GOOD CHARIITY! IT MAKE ME HAPPY. Thaks for you time! - Jeff
I have donated to Doctors without Borders for years and feel confident that my money is going to save lives effectively. I used to receive more mail than I wanted, but I contacted them and the mail has slowed considerably. On their site, this is their suggestion for updating mail preferences:
"We can send you mail as often as you would like. We can limit the mailings to quarterly, twice a year, just once a year, or none at all. Simply state your preference when making your gift or send an email, with your name, address, and mail preference, to email@example.com.
Please note that due to our mail production schedule it may take up to 6-8 weeks for this request to take effect."

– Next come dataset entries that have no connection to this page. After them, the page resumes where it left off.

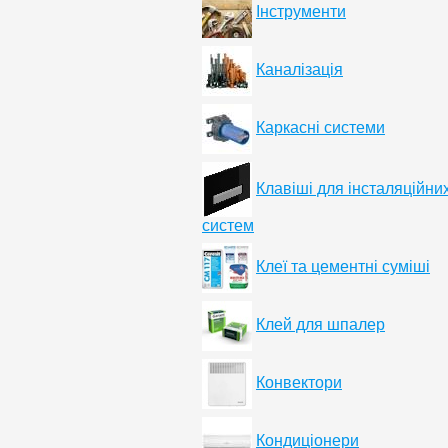
Інструменти
Каналізація
Каркасні системи
Клавіші для інсталяційни
систем
Клеї та цементні суміші
Клей для шпалер
Конвектори
Кондиціонери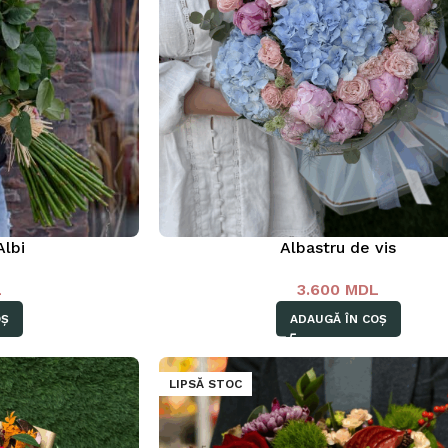
Albi
Albastru de vis
L
3.600
MDL
OȘ
ADAUGĂ ÎN COȘ
LIPSĂ STOC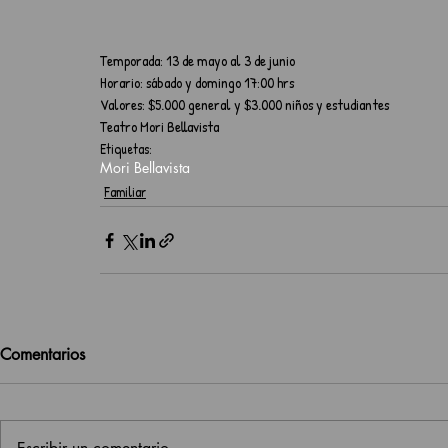
Temporada: 13 de mayo al 3 de junio
Horario: sábado y domingo 17:00 hrs
Valores: $5.000 general y $3.000 niños y estudiantes
Teatro Mori Bellavista
Etiquetas:
Mori Bellavista
Familiar
Comentarios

I'm sure Doctors Without Borders is well worth any donation we can give. When they sent me a snail mail request for a donation, I donated $50.00 through Charity Navigator rather than write a check and mail it. As it turned out, the total charge to my bank account was $57.37 -- "processing fee" of 2.37 and another, unspecified fee for 5.00. Charity Navigator won't let me rate them, and this unknown intermediary, "Network for Good" (which seems to have claimed the unspecified five dollars) doesn't appear on Charity Navigator's list of charities. I didn't authorize these charges. I will donate to Doctors Without Borders again, but guess how I will NOT be doing it from now on.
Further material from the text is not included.